··· Available records

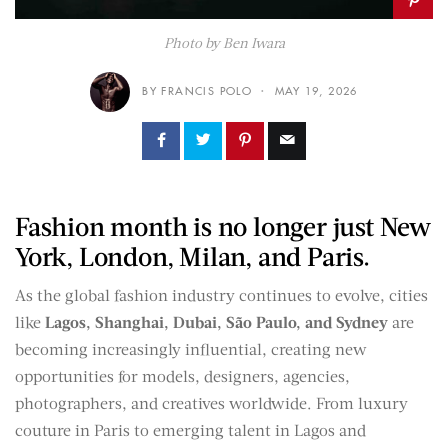
Photo by Ben Iwara
BY FRANCIS POLO
MAY 19, 2026
Fashion month is no longer just New
York, London, Milan, and Paris.
As the global fashion industry continues to evolve, cities
like
Lagos, Shanghai, Dubai, São Paulo, and Sydney
are
becoming increasingly influential, creating new
opportunities for models, designers, agencies,
photographers, and creatives worldwide. From luxury
couture in Paris to emerging talent in Lagos and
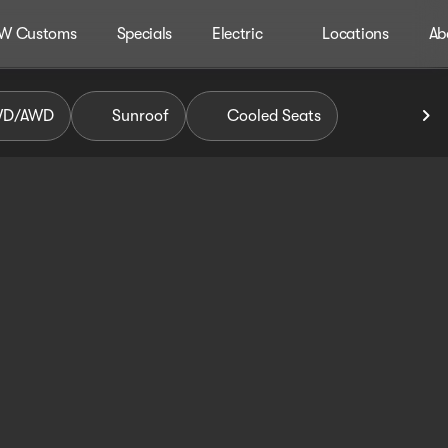
W Customs
Specials
Electric
Locations
Ab
WD/AWD
Sunroof
Cooled Seats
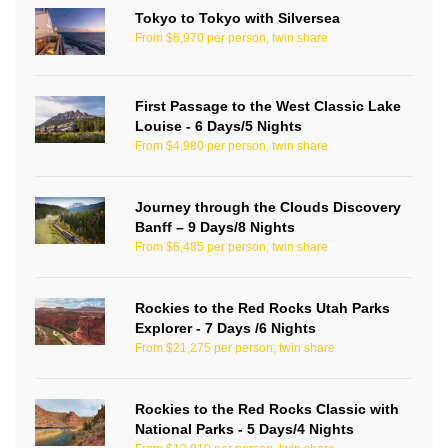
Tokyo to Tokyo with Silversea
From $8,970 per person, twin share
First Passage to the West Classic Lake
Louise - 6 Days/5 Nights
From $4,980 per person, twin share
Journey through the Clouds Discovery
Banff – 9 Days/8 Nights
From $6,485 per person, twin share
Rockies to the Red Rocks Utah Parks
Explorer - 7 Days /6 Nights
From $21,275 per person, twin share
Rockies to the Red Rocks Classic with
National Parks - 5 Days/4 Nights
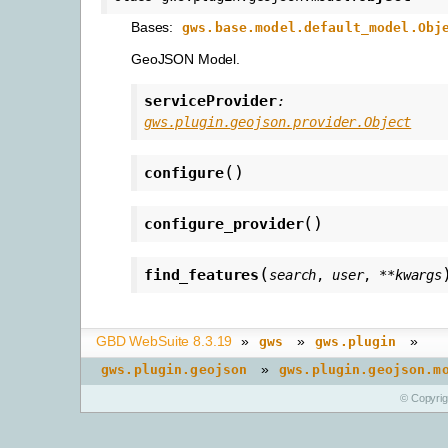
Bases:
gws.base.model.default_model.Obj
GeoJSON Model.
serviceProvider
:
gws.plugin.geojson.provider.Object
(
)
configure
(
)
configure_provider
(
find_features
search
,
user
,
**
kwargs
GBD WebSuite 8.3.19
»
»
»
gws
gws.plugin
»
gws.plugin.geojson
gws.plugin.geojson.m
© Copyri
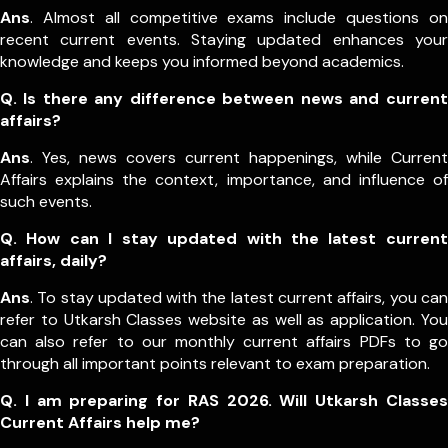
Ans
. Almost all competitive exams include questions on
recent current events. Staying updated enhances your
knowledge and keeps you informed beyond academics.
Q. Is there any difference between news and current
affairs?
Ans
. Yes, news covers current happenings, while Current
Affairs explains the context, importance, and influence of
such events.
Q. How can I stay updated with the latest current
affairs, daily?
Ans
. To stay updated with the latest current affairs, you can
refer to Utkarsh Classes website as well as application. You
can also refer to our monthly current affairs PDFs to go
through all important points relevant to exam preparation.
Q. I am preparing for RAS 2026. Will Utkarsh Classes
Current Affairs help me?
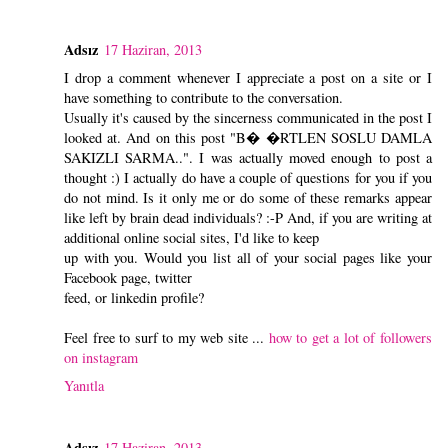
Adsız
17 Haziran, 2013
I drop a comment whenever I appreciate a post on a site or I
have something to contribute to the conversation.
Usually it's caused by the sincerness communicated in the post I
looked at. And on this post "B� �RTLEN SOSLU DAMLA
SAKIZLI SARMA..". I was actually moved enough to post a
thought :) I actually do have a couple of questions for you if you
do not mind. Is it only me or do some of these remarks appear
like left by brain dead individuals? :-P And, if you are writing at
additional online social sites, I'd like to keep
up with you. Would you list all of your social pages like your
Facebook page, twitter
feed, or linkedin profile?
Feel free to surf to my web site ...
how to get a lot of followers
on instagram
Yanıtla
Adsız
17 Haziran, 2013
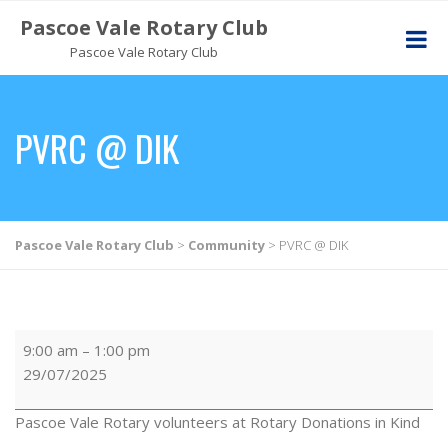
Pascoe Vale Rotary Club
Pascoe Vale Rotary Club
PVRC @ DIK
Pascoe Vale Rotary Club
>
Community
>
PVRC @ DIK
9:00 am
–
1:00 pm
29/07/2025
Pascoe Vale Rotary volunteers at Rotary Donations in Kind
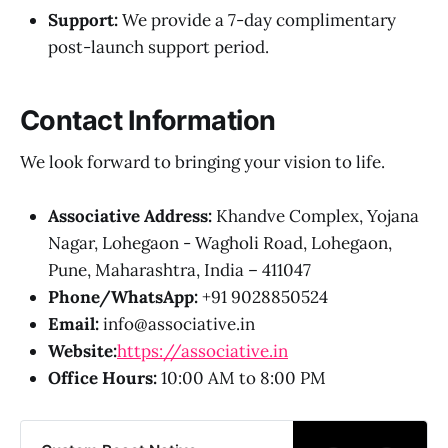
Support:
We provide a 7-day complimentary
post-launch support period.
Contact Information
We look forward to bringing your vision to life.
Associative Address:
Khandve Complex, Yojana
Nagar, Lohegaon - Wagholi Road, Lohegaon,
Pune, Maharashtra, India – 411047
Phone/WhatsApp:
+91 9028850524
Email:
info@associative.in
Website:
https://associative.in
Office Hours:
10:00 AM to 8:00 PM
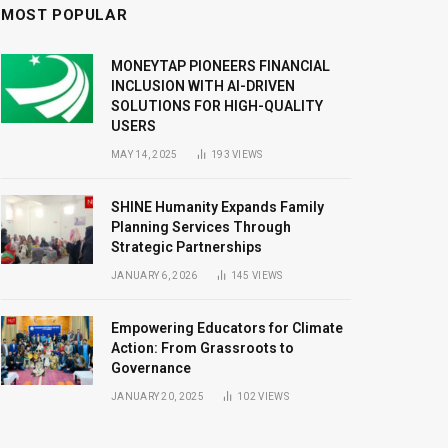
MOST POPULAR
MONEYTAP PIONEERS FINANCIAL
INCLUSION WITH AI-DRIVEN
SOLUTIONS FOR HIGH-QUALITY
USERS
MAY 14, 2025
193
VIEWS
SHINE Humanity Expands Family
Planning Services Through
Strategic Partnerships
JANUARY 6, 2026
145
VIEWS
Empowering Educators for Climate
Action: From Grassroots to
Governance
JANUARY 20, 2025
102
VIEWS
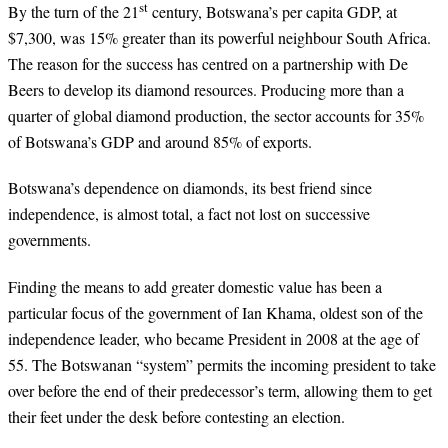
st
By the turn of the 21
century, Botswana’s per capita GDP, at
$7,300, was 15% greater than its powerful neighbour South Africa.
The reason for the success has centred on a partnership with De
Beers to develop its diamond resources. Producing more than a
quarter of global diamond production, the sector accounts for 35%
of Botswana’s GDP and around 85% of exports.
Botswana’s dependence on diamonds, its best friend since
independence, is almost total, a fact not lost on successive
governments.
Finding the means to add greater domestic value has been a
particular focus of the government of Ian Khama, oldest son of the
independence leader, who became President in 2008 at the age of
55. The Botswanan “system” permits the incoming president to take
over before the end of their predecessor’s term, allowing them to get
their feet under the desk before contesting an election.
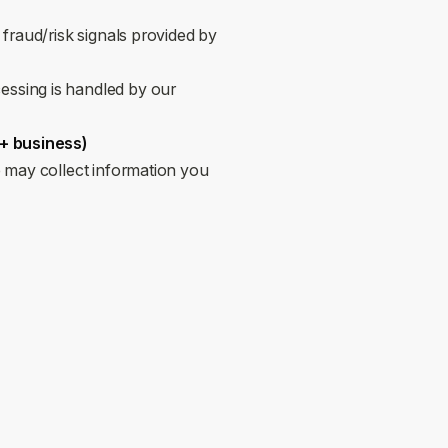
 fraud/risk signals provided by
essing is handled by our
 + business)
 may collect information you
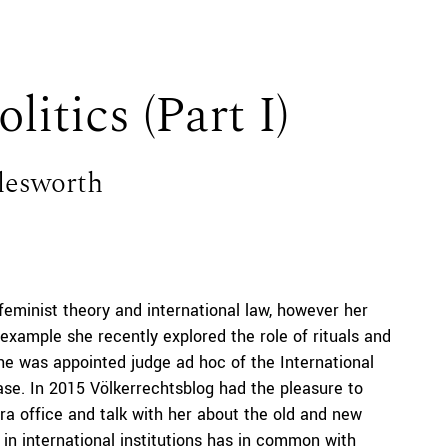
litics (Part I)
lesworth
feminist theory and international law, however her
r example she recently explored the role of rituals and
he was appointed judge ad hoc of the International
case. In 2015 Völkerrechtsblog had the pleasure to
a office and talk with her about the old and new
in international institutions has in common with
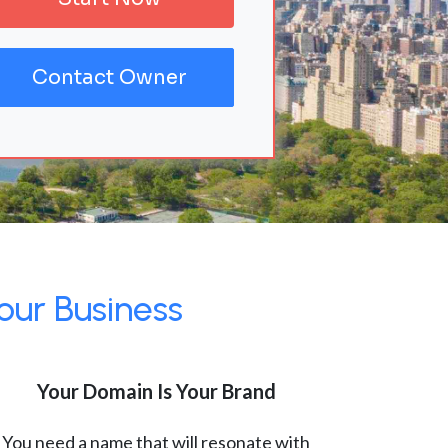
Contact Owner
our Business
Your Domain Is Your Brand
You need a name that will resonate with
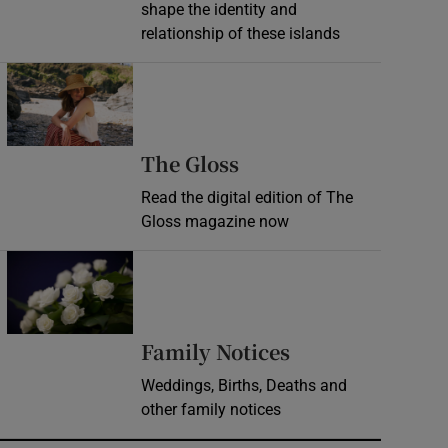
shape the identity and
relationship of these islands
Opens in new window
Opens in new wind
The Gloss
Read the digital edition of The
Gloss magazine now
Opens in new window
Opens in new 
Family Notices
Weddings, Births, Deaths and
other family notices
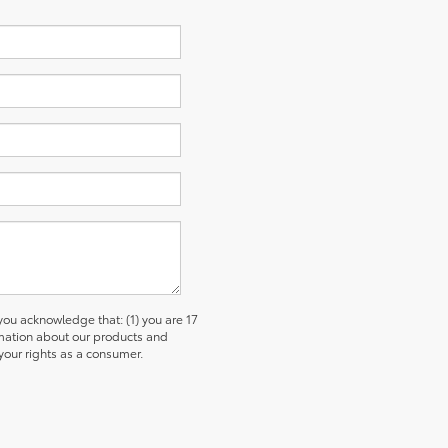
u acknowledge that: (1) you are 17
ormation about our products and
our rights as a consumer.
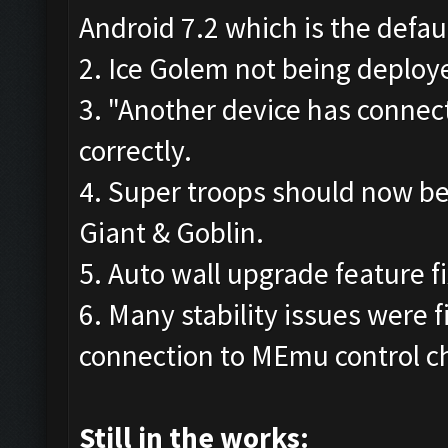
Android 7.2 which is the defau
2. Ice Golem not being deploye
3. "Another device has connec
correctly.
4. Super troops should now be
Giant & Goblin.
5. Auto wall upgrade feature fi
6. Many stability issues were f
connection to MEmu control c
Still in the works:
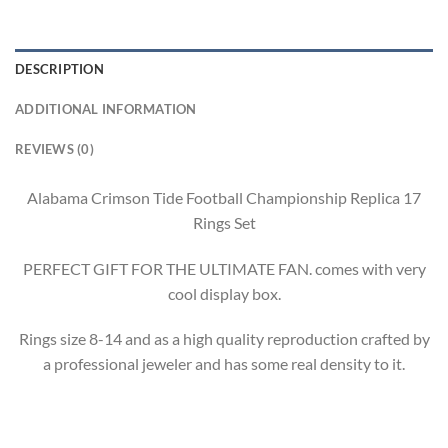
DESCRIPTION
ADDITIONAL INFORMATION
REVIEWS (0)
Alabama Crimson Tide Football Championship Replica 17
Rings Set
PERFECT GIFT FOR THE ULTIMATE FAN. comes with very
cool display box.
Rings size 8-14 and as a high quality reproduction crafted by
a professional jeweler and has some real density to it.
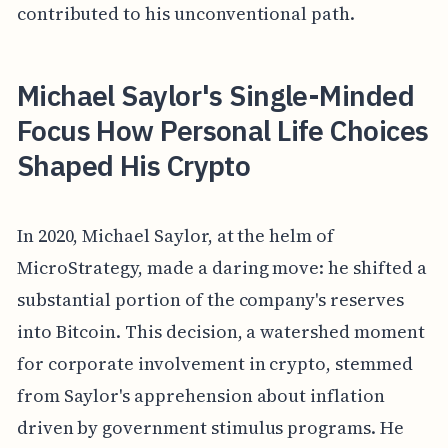
contributed to his unconventional path.
Michael Saylor's Single-Minded
Focus How Personal Life Choices
Shaped His Crypto
In 2020, Michael Saylor, at the helm of
MicroStrategy, made a daring move: he shifted a
substantial portion of the company's reserves
into Bitcoin. This decision, a watershed moment
for corporate involvement in crypto, stemmed
from Saylor's apprehension about inflation
driven by government stimulus programs. He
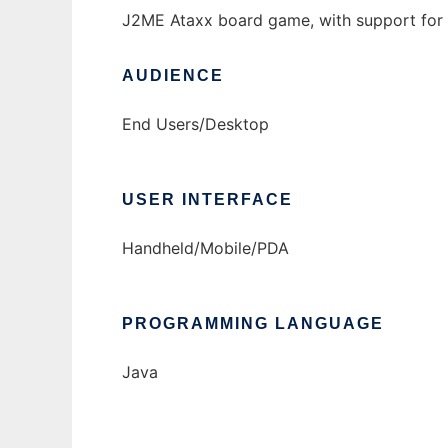
J2ME Ataxx board game, with support for 
AUDIENCE
End Users/Desktop
USER INTERFACE
Handheld/Mobile/PDA
PROGRAMMING LANGUAGE
Java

······

**Task directions:**
Tally the lines above in which the string "Classes" occurs, and give the total with nothing added.

**Answer space:**
2